*** Opening DATA FOR THE TASK ***

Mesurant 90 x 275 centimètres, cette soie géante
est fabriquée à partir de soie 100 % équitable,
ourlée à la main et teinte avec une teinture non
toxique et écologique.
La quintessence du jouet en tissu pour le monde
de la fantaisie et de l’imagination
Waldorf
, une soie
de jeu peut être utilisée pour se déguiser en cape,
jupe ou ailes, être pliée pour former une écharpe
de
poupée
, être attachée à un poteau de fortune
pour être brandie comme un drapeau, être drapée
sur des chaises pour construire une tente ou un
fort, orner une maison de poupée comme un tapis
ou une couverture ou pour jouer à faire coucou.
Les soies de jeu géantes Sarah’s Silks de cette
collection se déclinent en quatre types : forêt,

*** Closing DATA FOR THE TASK ***

• **REQUIREMENT**:
From the data above, extract every line in its exact form.

• **FINAL ANSWER**:
Mesurant 90 x 275 centimètres, cette soie géante
est fabriquée à partir de soie 100 % équitable,
ourlée à la main et teinte avec une teinture non
toxique et écologique.
La quintessence du jouet en tissu pour le monde
de la fantaisie et de l’imagination
Waldorf
, une soie
de jeu peut être utilisée pour se déguiser en cape,
jupe ou ailes, être pliée pour former une écharpe
de
poupée
, être attachée à un poteau de fortune
pour être brandie comme un drapeau, être drapée
sur des chaises pour construire une tente ou un
fort, orner une maison de poupée comme un tapis
ou une couverture ou pour jouer à faire coucou.
Les soies de jeu géantes Sarah’s Silks de cette
collection se déclinent en quatre types : forêt,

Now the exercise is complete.